SafeAeroBERT

SafeAeroBERT: A Safety-Informed Aviation-Specific Langauge Model

Available at: https://huggingface.co/NASA-AIML/MIKA_SafeAeroBERT

base-bert-uncased model first further pre-trained on the set of Aviation Safety Reporting System (ASRS) documents up to November of 2022 and National Trasportation Safety Board (NTSB) accident reports up to November 2022. A total of 2,283,435 narrative sections are split 90/10 for training and validation, with 1,052,207,104 tokens from over 350,000 NTSB and ASRS documents used for pre-training.
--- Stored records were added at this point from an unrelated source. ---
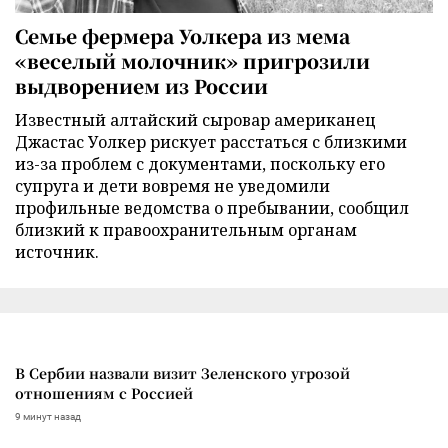
Семье фермера Уолкера из мема
«веселый молочник» пригрозили
выдворением из России
Известный алтайский сыровар американец
Джастас Уолкер рискует расстаться с близкими
из-за проблем с документами, поскольку его
супруга и дети вовремя не уведомили
профильные ведомства о пребывании, сообщил
близкий к правоохранительным органам
источник.
В Сербии назвали визит Зеленского угрозой
отношениям с Россией
9 минут назад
The model was trained on two epochs using AutoModelForMaskedLM.from_pretrained with a learning_rate=1e-5, and total batch size of 128 for just over 32100 training steps.
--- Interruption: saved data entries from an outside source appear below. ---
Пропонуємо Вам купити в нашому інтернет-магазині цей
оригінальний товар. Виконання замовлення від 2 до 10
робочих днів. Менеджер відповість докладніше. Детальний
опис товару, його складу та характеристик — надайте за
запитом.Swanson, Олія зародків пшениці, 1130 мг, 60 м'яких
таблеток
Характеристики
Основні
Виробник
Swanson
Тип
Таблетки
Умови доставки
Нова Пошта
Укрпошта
An earlier version of the model was evaluted on a downstream binary document classification task by fine-tuning the model with AutoModelForSequenceClassification.from_pretrained. SafeAeroBERT was compared to SciBERT and base-BERT on this task, with the following performance:

Classification Metrics
Contributing Factor	Metric	BERT	SciBERT	SafeAeroBERT
Aircraft	Accuracy	0.747	0.726	0.740
	Precision	0.716	0.691 -	0.548
	Recall	0.747	0.726	0.740
	F-1	0.719	0.699	0.629
Human Factors	Accuracy	0.608	0.557	0.549
	Precision	0.618	0.586	0.527
	Recall	0.608	0.557	0.549
	F-1	0.572*	0.426	0.400
Procedure	Accuracy	0.766	0.755	0.845
	Precision	0.766	0.762	0.742
	Recall	0.766	0.755	0.845
	F-1	0.766	0.758	0.784
Weather	Accuracy	0.807	0.808	0.871
	Precision	0.803	0.769	0.759
	Recall	0.807	0.808	0.871
	F-1	0.805	0.788	0.811

More infomation on training data, evaluation, and intended use can be found in the original publication

Citation: Sequoia R. Andrade and Hannah S. Walsh. “SafeAeroBERT: Towards a Safety-Informed Aerospace-Specific Language Model,” AIAA 2023-3437. AIAA AVIATION 2023 Forum. June 2023.